Exact copy, pictures omitted: the line holding "SPECTRUM ELECTRICAL INDUSTRI…" and every line after it down to the end of the entries.

Page-level text extractions:

***

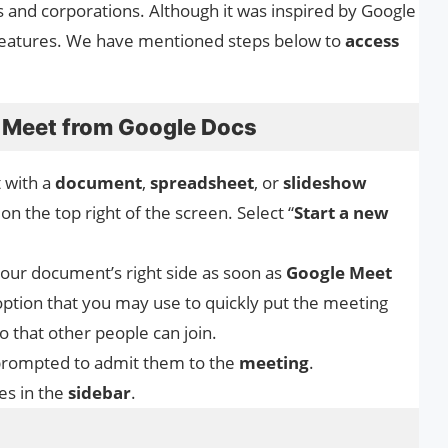
ls and corporations. Although it was inspired by Google
e features. We have mentioned steps below to
access
 Meet from Google Docs
 with a
document
,
spreadsheet
, or
slideshow
on the top right of the screen. Select “
Start a new
your document’s right side as soon as
Google
Meet
option that you may use to quickly put the meeting
 that other people can join.
be prompted to admit them to the
meeting
.
les in the
sidebar
.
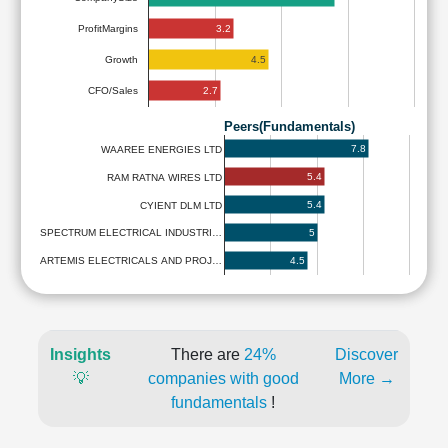
3.2
ProfitMargins
4.5
Growth
2.7
CFO/Sales
Peers(Fundamentals)
7.8
WAAREE ENERGIES LTD
5.4
RAM RATNA WIRES LTD
5.4
CYIENT DLM LTD
5
SPECTRUM ELECTRICAL INDUSTRI…
4.5
ARTEMIS ELECTRICALS AND PROJ…
Insights
There are
24%
Discover
💡
companies with good
More →
fundamentals
!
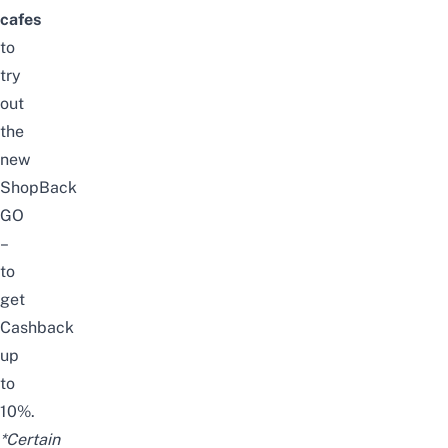
cafes
to
try
out
the
new
ShopBack
GO
–
to
get
Cashback
up
to
10%.
*Certain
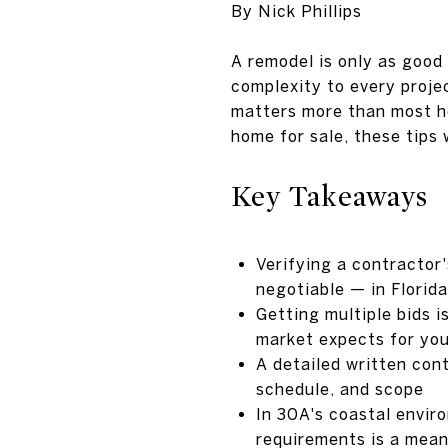
By Nick Phillips
A remodel is only as good
complexity to every proje
matters more than most h
home for sale, these tips 
Key Takeaways
Verifying a contractor'
negotiable — in Florid
Getting multiple bids i
market expects for you
A detailed written con
schedule, and scope
In 30A's coastal enviro
requirements is a mean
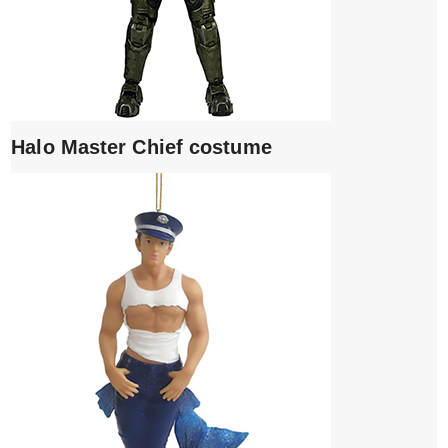
Halo Master Chief costume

***

● **Answer box**
SPECTRUM ELECTRICAL INDUSTRI…
4.5
ARTEMIS ELECTRICALS AND PROJ…
Insights
There are
24%
Discover
💡
companies with good
More →
fundamentals
!
cafes
to
try
out
the
new
ShopBack
GO
–
to
get
Cashback
up
to
10%.
*Certain
By Nick Phillips
A remodel is only as good
complexity to every proje
matters more than most h
home for sale, these tips 
Key Takeaways
Verifying a contractor'
negotiable — in Florid
Getting multiple bids i
market expects for you
A detailed written con
schedule, and scope
In 30A's coastal enviro
requirements is a mean
Halo Master Chief costume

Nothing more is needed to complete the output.